Mein Vater wird heuer 80 und hat seit ein paar Wochen einen Herzschrittmacher, die Katze des Hauses ist mit einer Form der Leukämie inkommodiert, die man leider nicht so einfach zu genau den hunderttausend Teuxeln zurückwünschen kann, von denen sie herkommt, im Treppenhaus hängt ein Zettel von der Hausverwaltung, dass wir die Lärmbelästigung entschuldigen sollen, wenn sie “demnächst” die Kastanie im Hinterhof fällen, und in einer deutschen Industriestadt, die einst ein Zentrum der Aufklärung war, halten mündige Erwachsene egal ob harmlose oder tödliche Krankheiten für die Prüfung einer abergläubisch definierten Naturkraft, gegen die man nichts unternehmen darf.

Im Lenbachhaus lernt man derzeit (noch bis 3. Mai 2015) in der Ausstellung über die Künstlerfreundschaft von August Macke und Franz Marc, was Kunst mit Krieg, Tod und Verderben zu tun hat: viel zuviel. Rechnen wir mit: Die ausgestellte Künstlerfreundschaft endete am 26. September 1914 mit dem Ableben von August Macke bei Perthes-lès-Hurlus in der Champagne, Franz Marc folgte am 4. März 1916 in Braquis bei Verdun. Ohne mich mit beider Biographie genauer zu beschäftigen, glaube ich nicht, dass sie dort den Masern erlegen sind, sondern, wie es immer so liebenswert verschüchtert heißt: im Felde der Ehre gefallen.
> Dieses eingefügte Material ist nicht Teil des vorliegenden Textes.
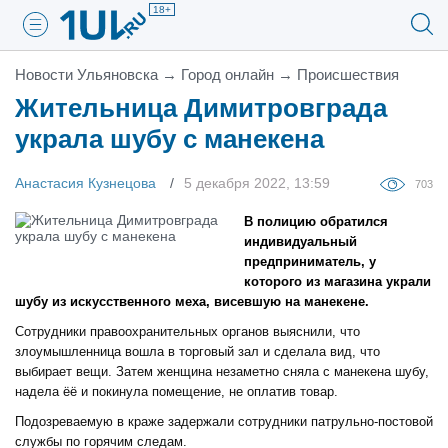
18+
Новости Ульяновска
→
Город онлайн
→
Проиcшествия
Жительница Димитровграда
украла шубу с манекена
Анастасия Кузнецова
5 декабря 2022, 13:59
703
В полицию обратился
индивидуальный
предприниматель, у
которого из магазина украли
шубу из искусственного меха, висевшую на манекене.
Сотрудники правоохранительных органов выяснили, что
злоумышленница вошла в торговый зал и сделала вид, что
выбирает вещи. Затем женщина незаметно сняла с манекена шубу,
надела ёё и покинула помещение, не оплатив товар.
Подозреваемую в краже задержали сотрудники патрульно-постовой
службы по горячим следам.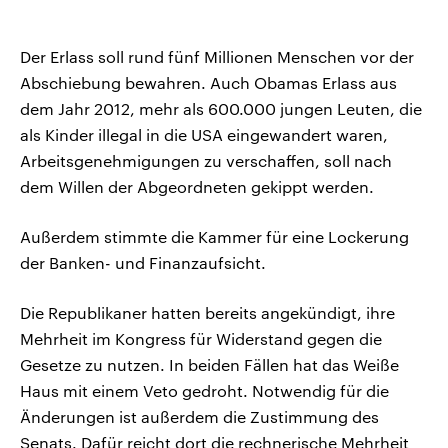
Der Erlass soll rund fünf Millionen Menschen vor der
Abschiebung bewahren. Auch Obamas Erlass aus
dem Jahr 2012, mehr als 600.000 jungen Leuten, die
als Kinder illegal in die USA eingewandert waren,
Arbeitsgenehmigungen zu verschaffen, soll nach
dem Willen der Abgeordneten gekippt werden.
Außerdem stimmte die Kammer für eine Lockerung
der Banken- und Finanzaufsicht.
Die Republikaner hatten bereits angekündigt, ihre
Mehrheit im Kongress für Widerstand gegen die
Gesetze zu nutzen. In beiden Fällen hat das Weiße
Haus mit einem Veto gedroht. Notwendig für die
Änderungen ist außerdem die Zustimmung des
Senats. Dafür reicht dort die rechnerische Mehrheit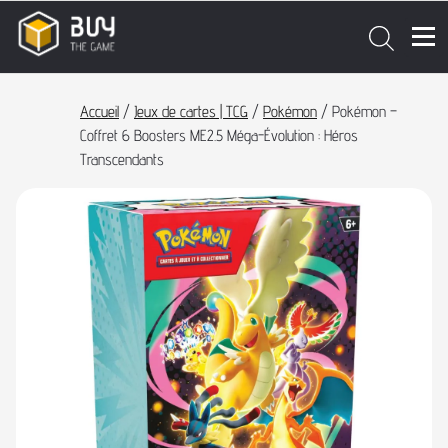
Accueil
/
Jeux de cartes | TCG
/
Pokémon
/ Pokémon –
Coffret 6 Boosters ME2.5 Méga-Évolution : Héros
Transcendants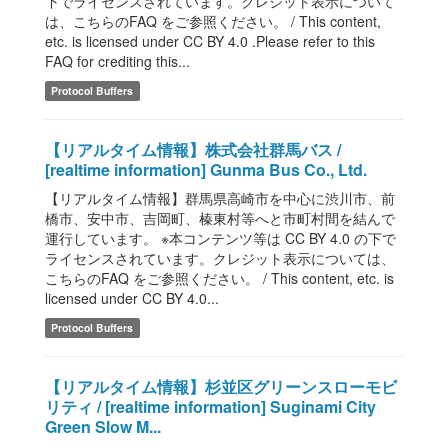
下でライセンスされています。クレジット表示について
は、こちらのFAQ をご参照ください。 / This content,
etc. is licensed under CC BY 4.0 .Please refer to this
FAQ for crediting this...
Protocol Buffers
【リアルタイム情報】株式会社群馬バス /
[realtime information] Gunma Bus Co., Ltd.
【リアルタイム情報】群馬県高崎市を中心に渋川市、前
橋市、安中市、吉岡町、榛東村等へと市町村間を結んで
運行しています。 ※本コンテンツ等は CC BY 4.0 の下で
ライセンスされています。クレジット表示については、
こちらのFAQ をご参照ください。 / This content, etc. is
licensed under CC BY 4.0...
Protocol Buffers
【リアルタイム情報】杉並区グリーンスローモビ
リティ / [realtime information] Suginami City
Green Slow M...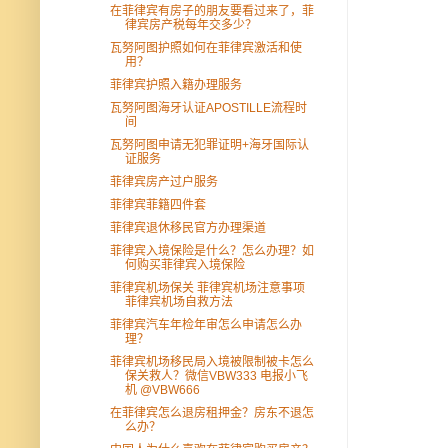
在菲律宾有房子的朋友要看过来了，菲
律宾房产税每年交多少？
瓦努阿图护照如何在菲律宾激活和使
用？
菲律宾护照入籍办理服务
瓦努阿图海牙认证APOSTILLE流程时
间
瓦努阿图申请无犯罪证明+海牙国际认
证服务
菲律宾房产过户服务
菲律宾菲籍四件套
菲律宾退休移民官方办理渠道
菲律宾入境保险是什么？怎么办理？如
何购买菲律宾入境保险
菲律宾机场保关 菲律宾机场注意事项
菲律宾机场自救方法
菲律宾汽车年检年审怎么申请怎么办
理？
菲律宾机场移民局入境被限制被卡怎么
保关救人？微信VBW333 电报小飞
机 @VBW666
在菲律宾怎么退房租押金？房东不退怎
么办？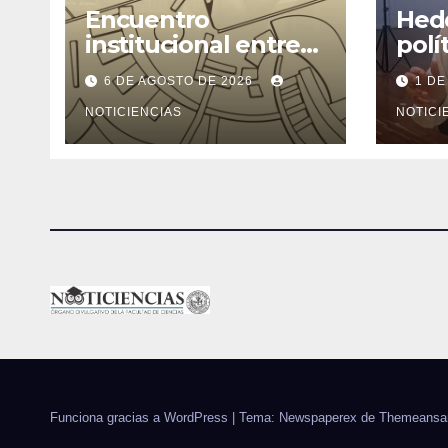
Encuentro
Hede
institucional entre
polí
la Facultad de
ning
6 DE AGOSTO DE 2026
1 DE
Ciencias y el
cons
Ministerio de
NOTICIENCIAS
rend
NOTICI
Ciencia y Tecnología
Funciona gracias a WordPress
|
Tema: Newspaperex de
Themeansa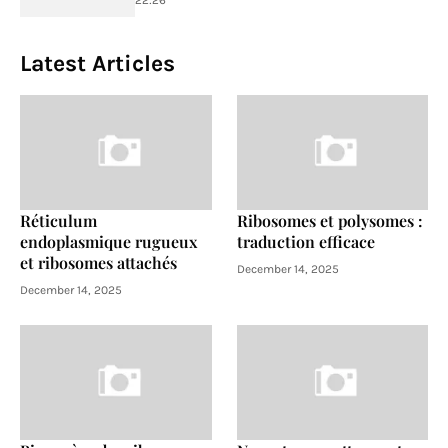
22:26
Latest Articles
Réticulum
Ribosomes et polysomes :
endoplasmique rugueux
traduction efficace
et ribosomes attachés
December 14, 2025
December 14, 2025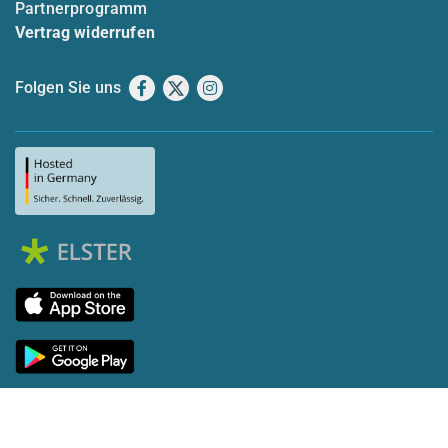
Partnerprogramm
Vertrag widerrufen
Folgen Sie uns
Facebook
X
Instagram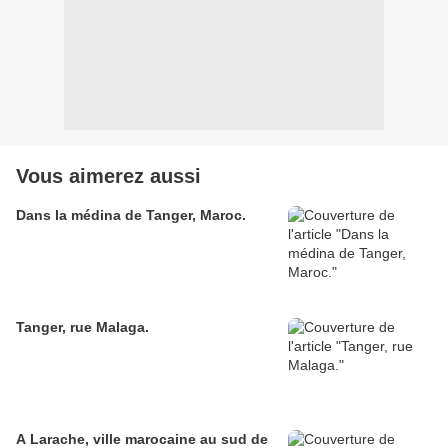
Vous aimerez aussi
Dans la médina de Tanger, Maroc.
Tanger, rue Malaga.
A Larache, ville marocaine au sud de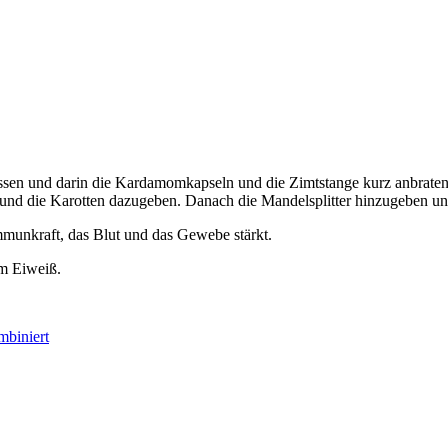
assen und darin die Kardamomkapseln und die Zimtstange kurz anbrate
nd die Karotten dazugeben. Danach die Mandelsplitter hinzugeben und 
 Immunkraft, das Blut und das Gewebe stärkt.
em Eiweiß.
mbiniert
Für uns ist das durchschnittlich hundert Jahre her, was man sich bildlich gar nicht anders denn als raffeliges Schwarzweißfoto vorstellen kann — für die zwei betroffenen Künstler von zarten 27 und 36 Lenzen war daheim die Ölfarbe auf den letzten Werken, deren Farbenräusche im Lenbachhaus richtig toll zur Geltung kommen sollen, noch gar nicht richtig trocken. Die hätten einen anderen Job gehabt.

Mir war der Blaue Reiter immer reichlich wurscht: quietschibunte Pferdchen und Kühchen, anatomisch fragwürdige Portraits überkandidelter Weibspersonen und Urlaubslandschaften in einer Art Plaka-Farben — austauschbares, beliebiges Zeug, ganz nett als Verzierung für Bürokaffeetassen, nicht abgrundscheiße, nur eben nichts, woran ich je Geld und Kunstverstand gewendet hätte. Aber wenn keiner mehr einsieht, was der erste mit dem zweiten Absatz zu tun hat, sind Macke & Marc (und die paar anderen Millionen) umsonst gestorben.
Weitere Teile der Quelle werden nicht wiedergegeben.